Differences between ARM Cortex-A8 and Cortex-A9 arm cortex a9刷机包

The ARM Cortex-A9 CPU can be single-core, dual-core or quad-core, and features speculative Out-of-Order Execution (allows high-level code such as C/C++ to automatically run more efficiently), yet is extremely low in battery power. So the ARM Cortex-A9 is used in most of the latest multi-core devices, such as the Apple iPad2 (Apple A5 processor), LG Optimus 2X (nVidia Tegra2), Samsung Galaxy S II (Samsung Exynos 4210), Sony NGP PSP2, and the PandaBoard (TI OMAP4430). Here are some notes I made when reading theARM Cortex-A Programmer's Guide:

Differences between ARM Cortex-A8 and Cortex-A9 (eg: iPad 1 vs iPad 2):

Cortex-A9 has many advanced features for a RISC CPU, such as speculative data accesses, branch prediction, multi-issuing of instructions, hardware cache coherency, out-of-order execution and register renaming. Cortex-A8 does not have these, except for dual-issuing instructions and branch prediction. Therefore Assembly code optimizations &NEON SIMD are not as important in Cortex-A9 anymore.

Cortex-A9 has 32 bytes per L1 cache line, whereas Cortex-A8 has 64 bytes per cache line.

Cortex-A9 has an external L2 cache (a separate "outer" PL310 or new L2C-310 chip), whereas Cortex-A8 has an internal L2 cache (on-chip "inner" cache, therefore faster).

Cortex-A9 MPCore has separate L1 Data and Instruction caches for each core, with hardware cache coherency for the L1 Data cache but not the L1 Instruction cache. Any L2 cache is shared externally between all the cores.

Cortex-A9 must use the PreLoad Engine in the external L2 cache controller (if it has one), whereas Cortex-A8 has an internal PLE for its L2 cache.

Cortex-A9 has a full VFPv3 FPU, whereas Cortex-A8 only has VFPLite. The main difference being that most float operations take 1 cycle on Cortex-A9 but take 10 cycles on Cortex-A8! Therefore VFP is very slow on Cortex-A8 but decent on Cortex-A9.

Cortex-A9 allows half-precision (16-bit) floats, whereas Cortex-A8 only allows 32-bit singles and 64-bit floats. But half-precision has almost no supported operations directly anyway.
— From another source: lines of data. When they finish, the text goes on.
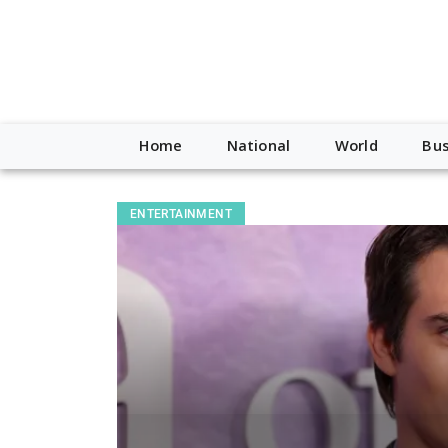
Home
National
World
Bus
ENTERTAINMENT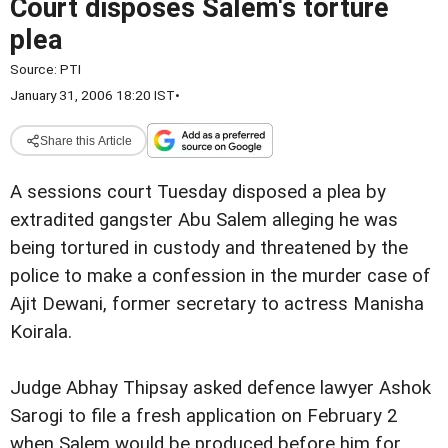
Court disposes Salem's torture
plea
Source:
PTI
January 31, 2006 18:20 IST
•
Share this Article
A sessions court Tuesday disposed a plea by
extradited gangster Abu Salem alleging he was
being tortured in custody and threatened by the
police to make a confession in the murder case of
Ajit Dewani, former secretary to actress Manisha
Koirala.
Judge Abhay Thipsay asked defence lawyer Ashok
Sarogi to file a fresh application on February 2
when Salem would be produced before him for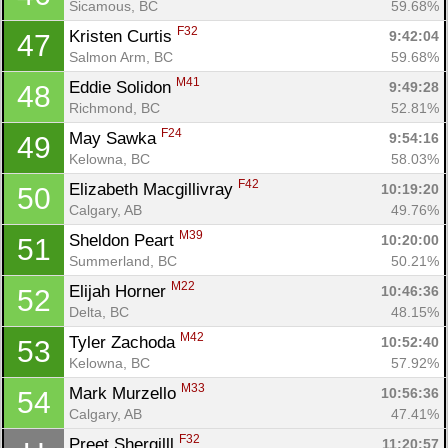
Sicamous, BC
59.68%
F32
Kristen Curtis 
9:42:04
47
Salmon Arm, BC
59.68%
M41
Eddie Solidon 
9:49:28
48
Richmond, BC
52.81%
F24
May Sawka 
9:54:16
49
Kelowna, BC
58.03%
F42
Elizabeth Macgillivray 
10:19:20
50
Calgary, AB
49.76%
M39
Sheldon Peart 
10:20:00
51
Summerland, BC
50.21%
M22
Elijah Horner 
10:46:36
52
Delta, BC
48.15%
M42
Tyler Zachoda 
10:52:40
53
Kelowna, BC
57.92%
M33
Mark Murzello 
10:56:36
54
Calgary, AB
47.41%
F32
Preet Shergilll 
11:20:57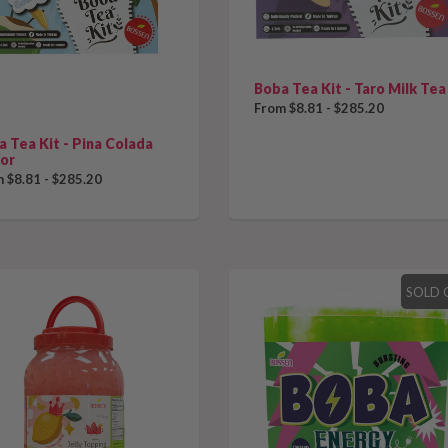
Boba Tea Kit - Taro Milk Tea
From $8.81 - $285.20
 Tea Kit - Pina Colada
vor
 $8.81 - $285.20
SOLD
Cortex-A9 can't dual-issue multiple NEON instructions, whereas Cortex-A8 can potentially dual-issue certain NEON load/store instructions with other NEON instructions.

Cortex-A8 had the NEON unit behind the ARM unit, so NEON had fast access to ARM registers & memory but it took 20 cycles delay for any registers or flags from NEON to reach the ARM! This often occurs with function return values (unless if "hardfp" convention or function inlining is used).
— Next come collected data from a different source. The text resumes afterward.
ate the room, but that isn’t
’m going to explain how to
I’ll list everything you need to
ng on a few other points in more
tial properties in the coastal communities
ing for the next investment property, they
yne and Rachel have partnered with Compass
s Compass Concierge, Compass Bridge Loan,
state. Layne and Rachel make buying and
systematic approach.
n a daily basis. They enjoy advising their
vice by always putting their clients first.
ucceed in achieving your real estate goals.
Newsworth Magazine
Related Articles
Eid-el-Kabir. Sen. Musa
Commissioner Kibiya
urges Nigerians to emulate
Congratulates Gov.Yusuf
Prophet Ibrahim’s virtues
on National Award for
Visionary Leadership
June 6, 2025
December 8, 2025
Cortex-A8 had a separate load/store unit for NEON and one for ARM, so if they were both loading or storing addresses in the same cache line, it adds about 20 cycles delay.
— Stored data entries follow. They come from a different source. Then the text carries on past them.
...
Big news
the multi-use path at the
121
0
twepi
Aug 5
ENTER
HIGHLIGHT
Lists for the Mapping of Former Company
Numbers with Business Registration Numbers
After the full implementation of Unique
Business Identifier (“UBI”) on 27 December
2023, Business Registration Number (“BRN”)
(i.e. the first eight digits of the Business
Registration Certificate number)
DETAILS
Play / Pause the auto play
Cortex-A9 uses LDREX/STREX for multi-threaded synchronization without blocking all cores, whereas Cortex-A8 uses simple disabling of interrupts for mutexes.

All Cortex-A8 CPUs have a NEON SIMD unit, where some Cortex-A9 CPUs don't have a NEON SIMD unit (eg: nVidia Tegra 2 does not have NEON, but nVidia Tegra 3 will have NEON).

Notes on ARM Cortex-A9 or any ARM Cortex-A in general:

Cortex-A9 has a 4-way set associative L1 Data Cache using 32 bytes per cache line (16kB, 32kB or 64kB of L1 cache, which is 512, 1024 or 2048 L1 cache lines).

Cortex-A9 MPCore can't clean or invalidate both L1 & external L2 at the same time, so incoherency can occur unless if done in correct order by softare: To clean, clean the L1 cache first then L2, or to invalidate, invalidate the L2 cache first then L1.

Cortex-A9 contains a "Fast Loop Mode" where very small loops (under 64 bytes of code and possibly cache line aligned) can run completely in the CPU decode & prefetch stages without accessing the instruction cache.

Cortex-A9 has support for Automatic Data Prefetching (if enabled by the OS), so that if you are accessing 1 or 2 arrays sequentially, it will detect this and prefetch the next data to cache before you will need it.

Cortex-A9 can detect when the instruction STM is used for memset() & memcpy(), and optimize the cache access by not loading data into cache if it will be overwritten anyway.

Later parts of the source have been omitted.